Under existing rules, a bank with a 4 or 5 Camels rating cannot make such payments to parties terminating their affiliation with the institution.
But the bank can apply for an exemption under three scenarios: when regulators concur a payment is allowed, the employee was brought in late to try and save the institution, or an employee is terminated following an open-bank merger.
As an increasing number of troubled institutions have sought such approvals, the FDIC issued guidance Thursday to better outline the application process.
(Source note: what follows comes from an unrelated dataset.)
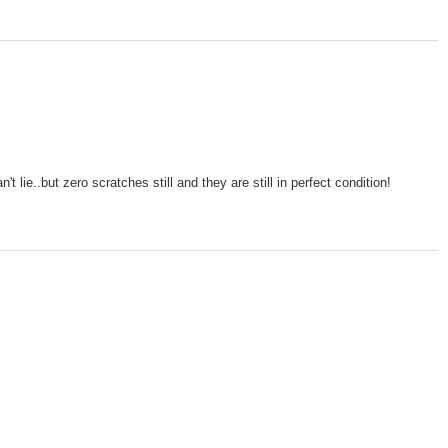
lie..but zero scratches still and they are still in perfect condition!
The agency said petitions made for a bank's senior management "will be subject to heightened scrutiny that will include an evaluation of the individual's performance as well as his or her influence and involvement over major corporate initiatives and policy decisions, especially any actions that may have facilitated high-risk banking strategies."
Under the guidance, an applicant must show the party terminating affiliation with the bank "has not committed any fraudulent act or omission, or breach of trust or fiduciary duty or insider abuse, that has had a material adverse effect on the institution or covered company." The employee also must not be "substantially responsible" for an insolvency or troubled condition, and not have violated laws that had a material impact on the company.
To reduce the number of applications, the guidance also allows for "de minimus" golden parachute payments of up to $5,000 to lower-level employees, which in most cases would not require a supervisory application.